Salopettes gesticulantes punaisées sur le petit jour.

S’il me fallait garder une image de Iolmouth, rien qu’une et pour toujours, je choisirais celle-ci. Le morose carnaval matinal de l’entrée en labeur. Dans les salopettes, les véritables héros de cette tragicomédie quotidienne : les hommes, bien sûr. Auréolés de toutes leurs fatigues, exsudant mille crispations et coiffés de leurs propres nerfs, ils nouent, amarrent, attellent, rangent, brossent. Préparent les racleuses à partir en pêche.

De la criée, ils se sont déployés en une longue corde humaine dont ils sont les nœuds, et se font passer les caisses de plastique bariolées. Au bout de la chaîne, une salopette jaune les empile consciencieusement et érige sur le pont de chaque bateau des reliefs aigus et anguleux : montagnes de cagettes carrées qui bientôt accueilleront les noix fraîchement pêchées.

Je n’ai pas osé rire tout à l’heure lorsque nous avons tous les quatre revêtu les tenues de racleur. Adrio a dégotté pour chacun d’entre nous quelques frusques qui traînaient au hangar. Combinaisons étanches, bottes lourdes qui escaladent le mollet jusqu’au genou. Mia et Nouche sont dépareillées au possible ; elles flottent de façon grotesque dans ces habits d’homme. Même ainsi, elles se font manger des yeux. Si peu de femmes ont du se tenir là où elles deux se tiennent aujourd’hui.

On nous a habillés, puis on nous a oubliés. Personne ne nous a rien dit – que faire, où aller, comment aider. Lorsque la valse des pontons s’est achevée et que les chaînes se sont défaites d’elles-mêmes, chacun d’entre nous a sauté sur un raffiot différent. Cela s’est fait naturellement, sans concertation de notre part.

Il fait encore nuit lorsque les bateaux quittent le port. Un halo clair, dans le lointain, commence à peine à peindre sur le grand tableau du monde une ligne ténue : l’horizon. J’ai l’impression de partir en voyage.

MIA

Je ne sais pas le temps qu’a duré la navigation, mais ce qui est sûr, c’est que lorsque les bateaux s’arrêtent il fait jour – si on peut appeler « jour » cet amas de grumeaux poisseux, que ça nous dégoulinerait presque dessus dans pas longtemps, dites donc.

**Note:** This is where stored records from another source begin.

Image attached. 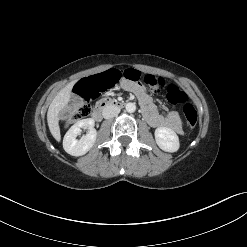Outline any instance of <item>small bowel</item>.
I'll use <instances>...</instances> for the list:
<instances>
[{
    "mask_svg": "<svg viewBox=\"0 0 247 247\" xmlns=\"http://www.w3.org/2000/svg\"><path fill=\"white\" fill-rule=\"evenodd\" d=\"M121 86L124 90L137 96L144 117L152 127L169 128L179 135L183 134V126L178 112L169 111L166 115L159 114L142 84L124 80Z\"/></svg>",
    "mask_w": 247,
    "mask_h": 247,
    "instance_id": "small-bowel-1",
    "label": "small bowel"
}]
</instances>
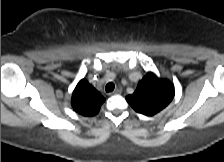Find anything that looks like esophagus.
<instances>
[{
    "instance_id": "1",
    "label": "esophagus",
    "mask_w": 224,
    "mask_h": 162,
    "mask_svg": "<svg viewBox=\"0 0 224 162\" xmlns=\"http://www.w3.org/2000/svg\"><path fill=\"white\" fill-rule=\"evenodd\" d=\"M122 90L120 88L115 89L113 92H110L108 95L121 94Z\"/></svg>"
}]
</instances>
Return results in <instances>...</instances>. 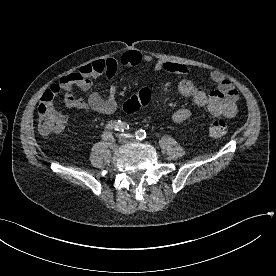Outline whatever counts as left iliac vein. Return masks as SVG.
<instances>
[{
	"label": "left iliac vein",
	"instance_id": "left-iliac-vein-1",
	"mask_svg": "<svg viewBox=\"0 0 276 276\" xmlns=\"http://www.w3.org/2000/svg\"><path fill=\"white\" fill-rule=\"evenodd\" d=\"M119 140L122 143H134L137 141L134 136L124 134L119 135Z\"/></svg>",
	"mask_w": 276,
	"mask_h": 276
}]
</instances>
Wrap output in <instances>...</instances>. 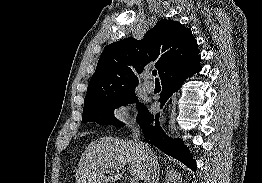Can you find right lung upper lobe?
<instances>
[{
  "instance_id": "1",
  "label": "right lung upper lobe",
  "mask_w": 262,
  "mask_h": 183,
  "mask_svg": "<svg viewBox=\"0 0 262 183\" xmlns=\"http://www.w3.org/2000/svg\"><path fill=\"white\" fill-rule=\"evenodd\" d=\"M197 41L180 22L161 20L142 40L126 38L109 44L90 79L84 104L135 89L136 74L154 64L161 81L200 63Z\"/></svg>"
}]
</instances>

La barcasse grinçante sur laquelle je me trouve est mandibulée d’un long bras rouilleux ; du moins, il avait l’air d’un bras, vu de loin. A présent il me fait plutôt l’effet d’un monstre mécanique. La râtelière évoque furieusement une grande gueule à laquelle il manquerait la mâchoire supérieure. Je meurs d’envie qu’enfin elle s’anime pour vérifier si elle rugit bien comme je m’imagine, la drôle de bête.

Je ne sais pas bien combien il y a de navires : quinze, vingt ? Nous sommes une meute flottante, un essaim, un bataillon. Une nuée vociférante. La violence de cette vision me frappe, je m’étonne de ne jamais en avoir été choquée, toutes ces fois où j’ai observé les racleuses depuis le Tupaco.

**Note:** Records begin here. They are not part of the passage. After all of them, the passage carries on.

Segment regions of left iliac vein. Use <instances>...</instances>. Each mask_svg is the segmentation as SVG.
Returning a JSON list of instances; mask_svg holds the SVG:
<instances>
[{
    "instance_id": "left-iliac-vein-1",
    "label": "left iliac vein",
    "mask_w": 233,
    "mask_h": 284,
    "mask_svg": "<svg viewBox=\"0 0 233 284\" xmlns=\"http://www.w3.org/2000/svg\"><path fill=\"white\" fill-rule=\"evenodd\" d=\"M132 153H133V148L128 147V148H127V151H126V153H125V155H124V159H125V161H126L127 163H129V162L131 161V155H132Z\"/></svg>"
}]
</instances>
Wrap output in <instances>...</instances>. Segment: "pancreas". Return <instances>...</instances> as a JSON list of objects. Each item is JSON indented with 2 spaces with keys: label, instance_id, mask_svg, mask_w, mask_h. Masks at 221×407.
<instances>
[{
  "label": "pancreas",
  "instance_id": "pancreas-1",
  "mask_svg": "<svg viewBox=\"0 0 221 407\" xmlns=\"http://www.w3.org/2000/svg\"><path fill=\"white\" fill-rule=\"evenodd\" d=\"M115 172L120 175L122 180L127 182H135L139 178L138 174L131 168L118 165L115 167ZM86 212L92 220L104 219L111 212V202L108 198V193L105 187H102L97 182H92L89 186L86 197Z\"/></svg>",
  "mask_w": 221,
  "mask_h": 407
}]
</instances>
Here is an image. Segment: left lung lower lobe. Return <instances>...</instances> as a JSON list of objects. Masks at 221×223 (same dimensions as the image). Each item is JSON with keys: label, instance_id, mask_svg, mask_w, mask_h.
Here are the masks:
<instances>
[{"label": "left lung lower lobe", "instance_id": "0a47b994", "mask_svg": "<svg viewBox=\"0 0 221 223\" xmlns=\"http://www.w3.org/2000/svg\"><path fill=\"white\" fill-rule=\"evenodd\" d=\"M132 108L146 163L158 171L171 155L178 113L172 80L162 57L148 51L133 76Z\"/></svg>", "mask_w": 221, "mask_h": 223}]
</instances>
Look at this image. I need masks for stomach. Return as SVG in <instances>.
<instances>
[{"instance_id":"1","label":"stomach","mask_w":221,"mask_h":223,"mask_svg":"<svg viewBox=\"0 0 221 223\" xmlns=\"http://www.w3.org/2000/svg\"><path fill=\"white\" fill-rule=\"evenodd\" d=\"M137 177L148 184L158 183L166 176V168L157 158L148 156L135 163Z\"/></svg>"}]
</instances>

Ça y est, ça pleut. Personne ne prête attention à la flotte qui s’écrase sur nous. Eux doivent avoir l’habitude, eux sont des gars d’eau…

- Miezt et Codd ! Vous m’ouvrez la benne ! crie le gars à la barre.

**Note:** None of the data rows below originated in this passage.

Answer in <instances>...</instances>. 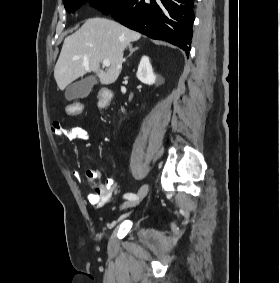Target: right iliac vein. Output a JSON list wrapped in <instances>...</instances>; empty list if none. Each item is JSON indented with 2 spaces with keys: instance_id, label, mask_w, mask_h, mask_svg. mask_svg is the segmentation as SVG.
Here are the masks:
<instances>
[{
  "instance_id": "1",
  "label": "right iliac vein",
  "mask_w": 280,
  "mask_h": 283,
  "mask_svg": "<svg viewBox=\"0 0 280 283\" xmlns=\"http://www.w3.org/2000/svg\"><path fill=\"white\" fill-rule=\"evenodd\" d=\"M148 190H149L148 186L143 185L137 193V198L124 202L121 205V209H126V208H129V207H134V206L138 205L140 203V201L147 195Z\"/></svg>"
}]
</instances>
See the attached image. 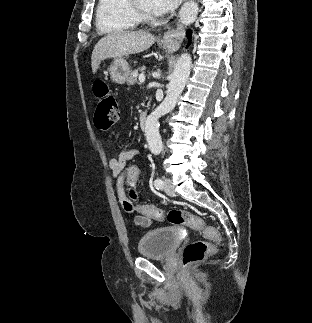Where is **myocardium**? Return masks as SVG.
Returning a JSON list of instances; mask_svg holds the SVG:
<instances>
[{
    "mask_svg": "<svg viewBox=\"0 0 312 323\" xmlns=\"http://www.w3.org/2000/svg\"><path fill=\"white\" fill-rule=\"evenodd\" d=\"M131 8H135V5H131ZM135 13L136 15H140L138 19L141 21H147L150 17L149 12H144L143 8H136Z\"/></svg>",
    "mask_w": 312,
    "mask_h": 323,
    "instance_id": "1",
    "label": "myocardium"
}]
</instances>
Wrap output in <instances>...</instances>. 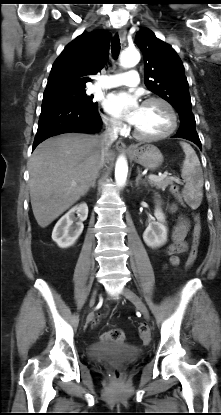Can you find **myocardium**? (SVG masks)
<instances>
[{
  "label": "myocardium",
  "mask_w": 221,
  "mask_h": 415,
  "mask_svg": "<svg viewBox=\"0 0 221 415\" xmlns=\"http://www.w3.org/2000/svg\"><path fill=\"white\" fill-rule=\"evenodd\" d=\"M152 102L161 103L167 108V110L170 114V118H171L170 127L163 133L156 134V135H147V134H143L140 131H138L137 128L134 126L133 134L138 139L146 140V141L162 140V139H165V138L171 136L176 131V129L178 127L177 112H176L174 106L168 100H166L162 97L153 96V97H149V98L145 99L143 101V105L144 104H149V103H152Z\"/></svg>",
  "instance_id": "1"
}]
</instances>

Il a une voix profonde et puissante. Ce doit être le patron. Adrio m’a expliqué hier : sur chaque bateau, il y a un patron de pêche. C’est lui qui manœuvre le navire et le mène sur zone. Il touche une meilleure part sur la pêche de la journée et s’abîme moins le corps que les autres, mais c’est aussi à lui qu’incombe l’entretien de la racleuse, lui le responsable s’il y a un accident, et lui le fautif si la pêche est mauvaise. « J’préfère n’être qu’un petit manutentionnaire » m’avait confié Adrio. « Les patrons, ils se bousillent moins le corps, mais ils se foirent la tête ».

La benne s’ouvre, Patron prend les commandes du bras articulé : ça y est, c’est parti. Ah, mon loup-machine ! Ma gueule-râteleuse ! Ça beugle bien tout comme je pensais. Un boucan effroyable ; lorsque la pelle se met à labourer le sol sous-marin je sens tous mes os vibrionner, comme si c’était moi qu’on allait faucher. Hé ! Doucement !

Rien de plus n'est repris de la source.